Argylle is so dependent on twists because that’s all it has. A handful of the performers - specifically, Rockwell, O'Hara, and Bryan Cranston, who plays the villain - are all so good they do the most they can with the big ball of nothing Vaughn has given them; the characters themselves are not actually unique or interesting, and none of their relationships are properly developed, all of which means the twists aren’t even that engaging because we do not care if these people live or die. Actually, we’re probably rooting for them to die, so the movie will just end already (it’s 139 minutes, and, no, it absolutely did not need to be that long).

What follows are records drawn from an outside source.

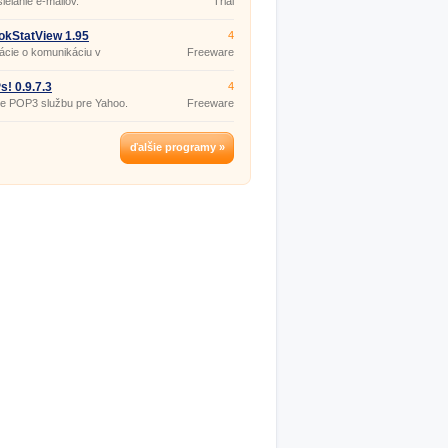
ielanie e-mailov.
Trial
okStatView 1.95
4
ácie o komunikáciu v
Freeware
ku.
! 0.9.7.3
4
e POP3 službu pre Yahoo.
Freeware
ďalšie programy »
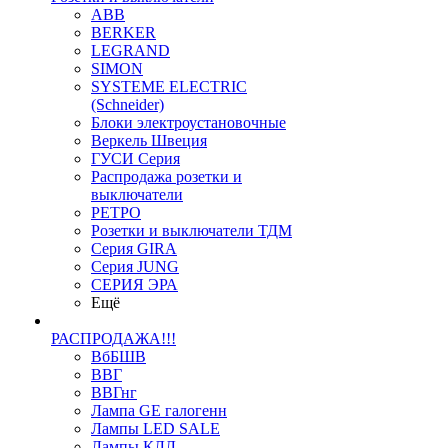
ABB
BERKER
LEGRAND
SIMON
SYSTEME ELECTRIC
(Schneider)
Блоки электроустановочные
Веркель Швеция
ГУСИ Серия
Распродажа розетки и
выключатели
РЕТРО
Розетки и выключатели ТДМ
Серия GIRA
Серия JUNG
СЕРИЯ ЭРА
Ещё
РАСПРОДАЖА!!!
ВбБШВ
ВВГ
ВВГнг
Лампа GE галогенн
Лампы LED SALE
Лампы КЛЛ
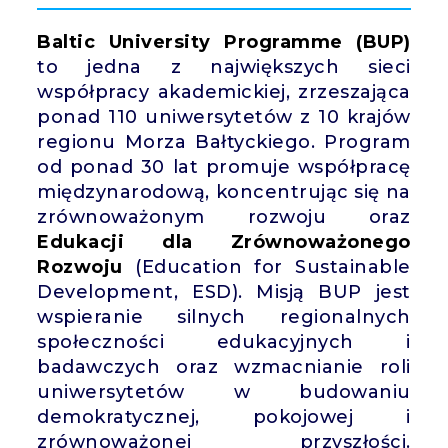
Baltic University Programme (BUP)
to jedna z największych sieci
współpracy akademickiej, zrzeszająca
ponad 110 uniwersytetów z 10 krajów
regionu Morza Bałtyckiego. Program
od ponad 30 lat promuje współpracę
międzynarodową, koncentrując się na
zrównoważonym rozwoju oraz
Edukacji dla Zrównoważonego
Rozwoju
(Education for Sustainable
Development, ESD). Misją BUP jest
wspieranie silnych regionalnych
społeczności edukacyjnych i
badawczych oraz wzmacnianie roli
uniwersytetów w budowaniu
demokratycznej, pokojowej i
zrównoważonej przyszłości.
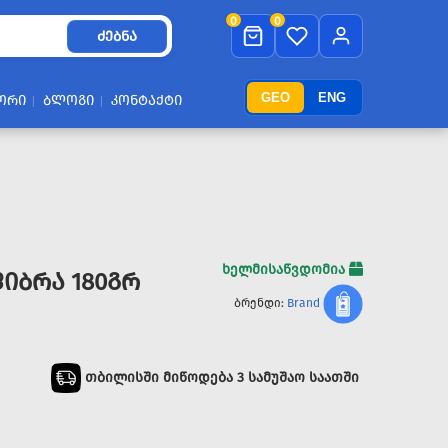
0
0
ᲫᲔᲑᲜᲐ
GEO
ENG
ᲝᲠᲘ
ᲑᲚᲝᲒᲘ
ᲙᲝᲜᲢᲐᲥᲢᲘ
ხელმისაწვდომია
ᲘᲑᲠᲐ 180ᲒᲠ
ბრენდი:
Brand
თბილისში მიწოდება 3 სამუშაო საათში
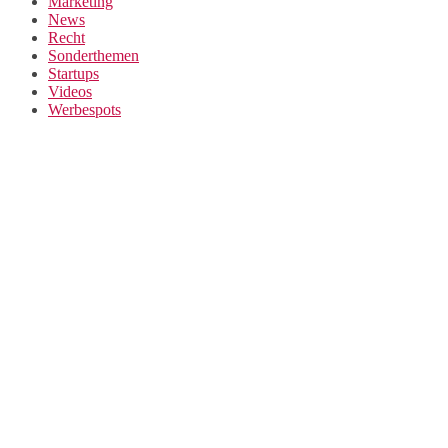
Marketing
News
Recht
Sonderthemen
Startups
Videos
Werbespots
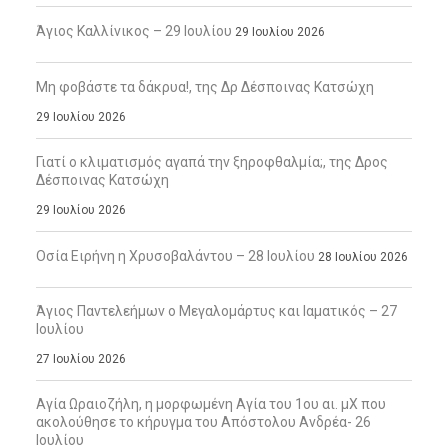
Άγιος Καλλίνικος – 29 Ιουλίου
29 Ιουλίου 2026
Μη φοβάστε τα δάκρυα!, της Δρ Δέσποινας Κατσώχη
29 Ιουλίου 2026
Γιατί ο κλιματισμός αγαπά την ξηροφθαλμία;, της Δρος
Δέσποινας Κατσώχη
29 Ιουλίου 2026
Οσία Ειρήνη η Χρυσοβαλάντου – 28 Ιουλίου
28 Ιουλίου 2026
Άγιος Παντελεήμων ο Μεγαλομάρτυς και Ιαματικός – 27
Ιουλίου
27 Ιουλίου 2026
Αγία Ωραιοζήλη, η μορφωμένη Αγία του 1ου αι. μΧ που
ακολούθησε το κήρυγμα του Απόστολου Ανδρέα- 26
Ιουλίου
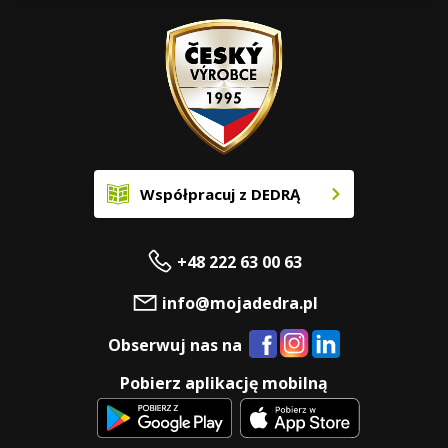
Współpracuj z DEDRĄ
+48 222 63 00 63
info@mojadedra.pl
Obserwuj nas na
Pobierz aplikację mobilną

The worst part of all? None of this is actually in service of anything - unlike Kingsman: The Secret Service and Kick-Ass, the story has no larger point that it’s trying to convey. Argylle is the very definition of sound and fury signifying nothing.

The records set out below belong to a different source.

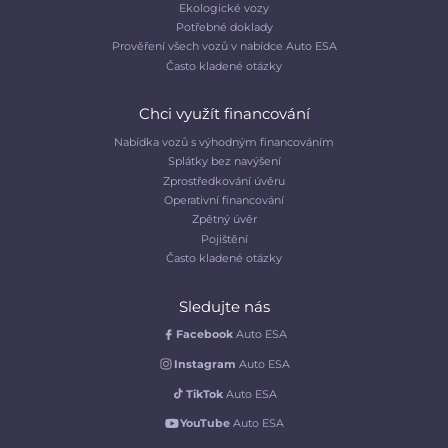
Ekologické vozy
Potřebné doklady
Prověření všech vozů v nabídce Auto ESA
Často kladené otázky
Chci využít financování
Nabídka vozů s výhodným financováním
Splátky bez navýšení
Zprostředkování úvěru
Operativní financování
Zpětný úvěr
Pojištění
Často kladené otázky
Sledujte nás
Facebook
Auto ESA
Instagram
Auto ESA
TikTok
Auto ESA
YouTube
Auto ESA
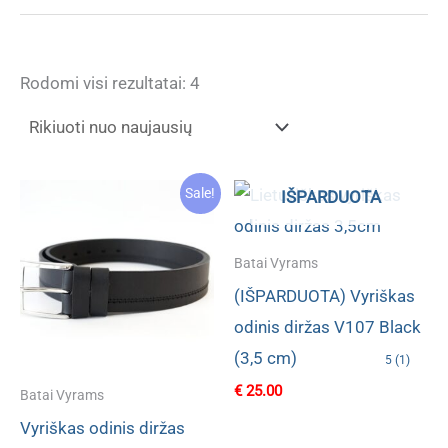
Rūšiuojama
Rodomi visi rezultatai: 4
pagal
naujausią
Sale!
IŠPARDUOTA
Batai Vyrams
(IŠPARDUOTA) Vyriškas
odinis diržas V107 Black
(3,5 cm)
5 (1)
€
25.00
Batai Vyrams
Vyriškas odinis diržas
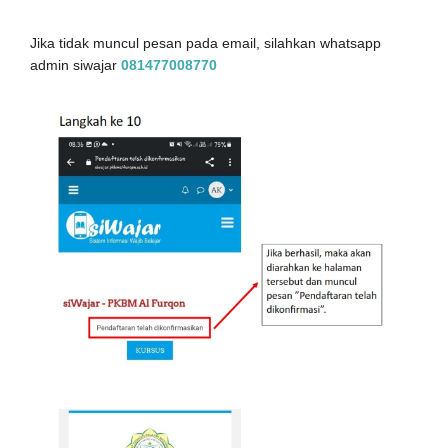
Jika tidak muncul pesan pada email, silahkan whatsapp
admin siwajar
081477008770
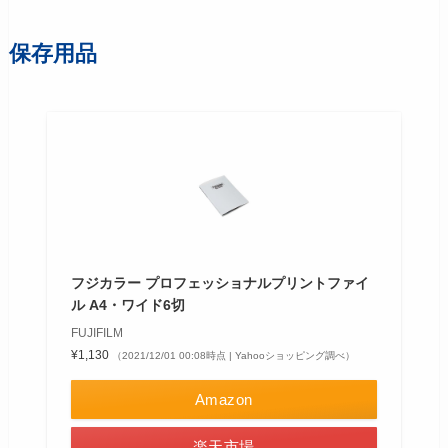
保存用品
フジカラー プロフェッショナルプリントファイ
ル A4・ワイド6切
FUJIFILM
¥1,130
（2021/12/01 00:08時点 | Yahooショッピング調べ）
Amazon
楽天市場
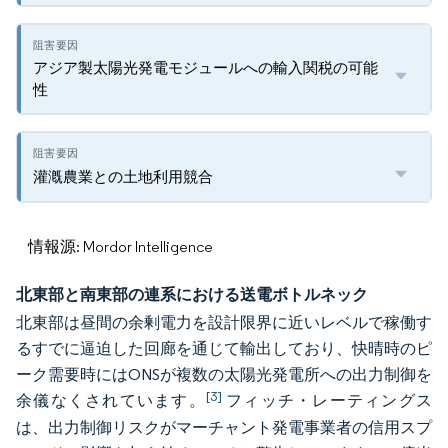
アジア製太陽光発電モジュールへの輸入関税の可能
性
灌漑農業との土地利用競合
情報源: Mordor Intelligence
北東部と南東部の連系における送電ボトルネック
北東部は昼間の余剰電力を設計限界に近いレベルで稼働す
るすでに逼迫した回廊を通じて輸出しており、快晴時のピ
ーク需要時にはONSが複数の太陽光発電所への出力制御を
[3]
余儀なくされています。
フィッチ・レーティングス
は、出力制御リスクがマーチャント発電事業者の信用スプ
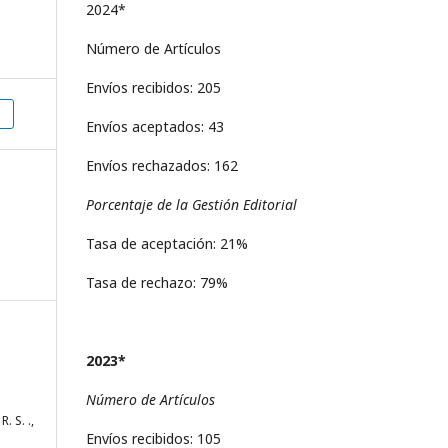
2024*
Número de Artículos
Envíos recibidos: 205
Envíos aceptados: 43
Envíos rechazados: 162
Porcentaje de la Gestión Editorial
Tasa de aceptación: 21%
Tasa de rechazo: 79%
2023*
Número de Artículos
. S. .,
Envíos recibidos: 105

Vaughn has made much better movies in the past, and fingers crossed, he will again in the future.
If you’re in the mood for a romantic action-comedy starring Sam Rockwell, you’d do better to skip Argylle and check out 2015’s Mr. Right instead.
Directed by Paco Cabezas (The Umbrella Academy), Mr. Right stars Anna Kendrick as Martha, a young woman in a state of despair after catching her boyfriend cheating on her. She soon has a meet-cute with Francis (Rockwell), and they hit it off immediately; what Martha doesn’t know is that Francis is a former CIA assassin who now works as a “reverse hitman,” whacking the people that hire him because “murder is wrong” - and, oh yeah, he himself is currently evading death at the hands of his former employers. Hilarity, shoot outs, true love, and even a mild stab at spiritual profundity ensue.

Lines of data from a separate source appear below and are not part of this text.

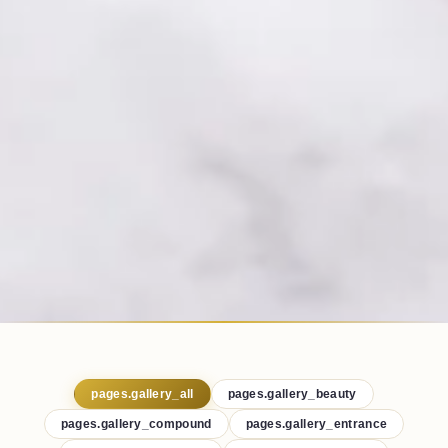
pages.gallery_all
pages.gallery_beauty
pages.gallery_compound
pages.gallery_entrance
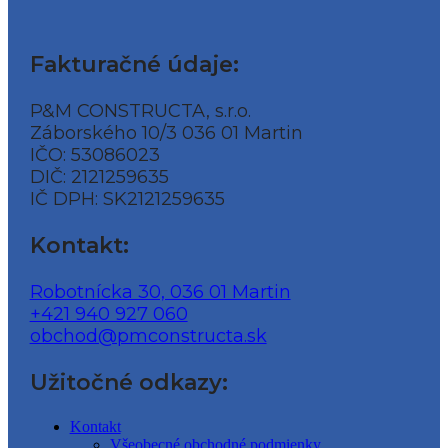
Fakturačné údaje:
P&M CONSTRUCTA, s.r.o.
Záborského 10/3 036 01 Martin
IČO: 53086023
DIČ: 2121259635
IČ DPH: SK2121259635
Kontakt:
Robotnícka 30, 036 01 Martin
+421 940 927 060
obchod@pmconstructa.sk
Užitočné odkazy:
Kontakt
Všeobecné obchodné podmienky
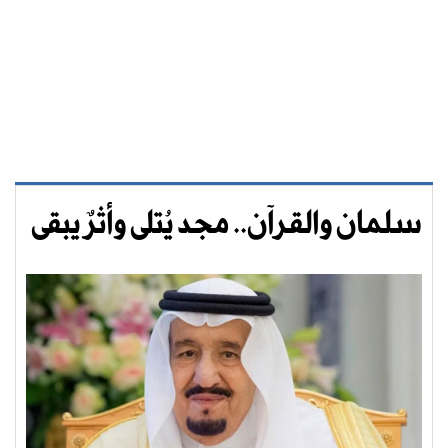
سلمان والقرآن.. مجد يُتلى وأثرٌ يبقى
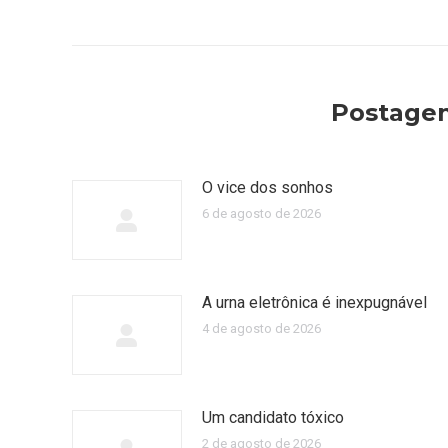
anterior:
Postagen
O vice dos sonhos
6 de agosto de 2026
A urna eletrônica é inexpugnável
4 de agosto de 2026
Um candidato tóxico
2 de agosto de 2026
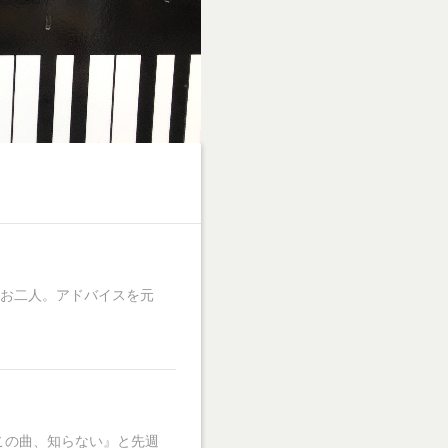
だお二人。アドバイスを元
この曲、知らない』と先週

As in Argylle, the humor in Mr. Right stems largely from the dissonance between Francis’ casual, laid-back attitude towards very serious matters (e.g., incredible violence). And, as in Argylle, Rockwell provides most of the romance, too, playing something akin to a Manic Pixie Dream Guy, only capable of killing someone with a spoon.
Kendrick, of course, also has charisma to spare, even if Martha isn’t exactly her most challenging role; Cabezas wisely lets the actress run free and be her quirkiest possible self. Ditto the killer supporting cast, which includes Tim Roth, James Ransone, Anson Mount, and RZA.
The best part? Mr. Right it isn’t just a funnier, more exciting, and more charming movie than Argylle - it’s also 45 minutes shorter. Amen.